According to organisers, the Transcontinental is ‘simple in design but complex in execution’ and designed to test entrants’ capacity for physical endurance, navigation, planning, judgement and self-sufficiency.

Participants must ride along certain control points — pre-determined sections of road chosen by organisers for their location, aesthetic and difficulty — en route to the finish without receiving any outside assistance, beyond that available to the general public. The rest is up to them.

It is a beautifully hard event whose expeditionary nature echoes the origins of today’s professional road racing calendar. The sheer adversity — and the ingenuity and fortitude required to overcome it — resonate with supporters that have grown bored with what many perceive as a sterile and automated modern professional sport. It attracts the the most committed disciples of ultra-endurance cycling while generating a cohort of ‘dot-watchers’ — supporters who follow the GPS tracker of participants online from home across a digital map of Europe.

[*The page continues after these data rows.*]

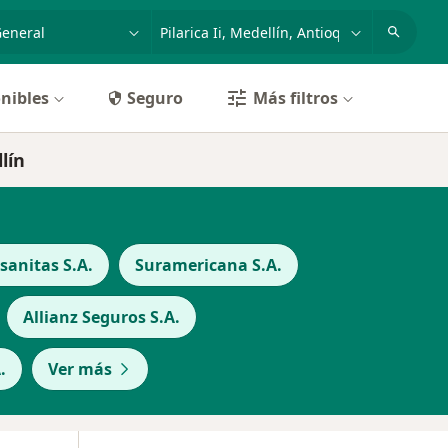
dad, enfermedad o nombre
p. ej. Bogotá
nibles
Seguro
Más filtros
lín
anitas S.A.
Suramericana S.A.
Allianz Seguros S.A.
.
Ver más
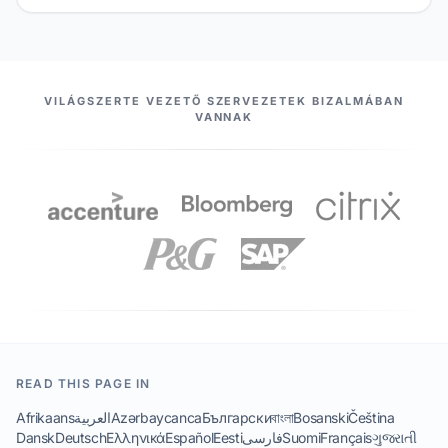
PARTNEREINK
VILÁGSZERTE VEZETŐ SZERVEZETEK BIZALMÁBAN
VANNAK
READ THIS PAGE IN
Afrikaans
العربية
Azərbaycanca
Български
বাংলা
Bosanski
Čeština
Dansk
Deutsch
Ελληνικά
Español
Eesti
فارسی
Suomi
Français
ગુજરાતી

TCR #6 started in Geraardsbergen, Belgium, and paid visits to the Austrian and Slovenian Alps, a forgotten national park on the Czechia- Poland border and the abandoned ski station overlooking Sarajevo, Bosnia-Herzegovina, before a finish line in Meteora, Greece. At TCR #7 in 2019, the last event before the Covid-19 pandemic, Fiona Kolbinger, a doctor from Germany, became the first woman to win.

This year’s edition, TCR #8, which starts on July 24, will take riders to Czechia, Italy’s Passo di Gavia, the Durmitor Massif in Montenegro and a gravel pass alongside Romania’s famous Transalpina before finishing on the Black Sea coast of Bulgaria. It is a route comprising approximately 4,100km, 800km more than this year’s Tour de France.

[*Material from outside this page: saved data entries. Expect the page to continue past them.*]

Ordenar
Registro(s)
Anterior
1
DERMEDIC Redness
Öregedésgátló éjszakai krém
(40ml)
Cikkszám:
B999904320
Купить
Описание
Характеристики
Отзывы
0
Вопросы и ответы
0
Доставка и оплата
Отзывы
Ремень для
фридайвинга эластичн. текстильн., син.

The front runners will finish in about eight to ten days. The event literally takes riders across Europe but it also takes riders on an odyssey through their own minds. The bicycle is a vehicle for emotional movement as much as physical, its routine and repetition transports the rider to mental places as well as geographic locations. Those mental wanderings – observations and reflections – are all amplified by the intensity and extreme fatigue of the race. These notes from the road, which Richard recorded on a Dictaphone in 2018 and typed up shortly afterwards, try to capture the mood of one first-time entrant’s race and answer two questions: why would anyone want to go off on a solo bike race across Europe, and what happens if you do?
***

TCR 6 — Part One

The last meal of the condemned man: curry, eaten in silence on some benches outside the youth centre in Geraardsbergen surrounded by friends and family of other people. Everyone is sitting quietly. Another rider takes out his pocket knife and cuts off the unnecessary half of his toothbrush.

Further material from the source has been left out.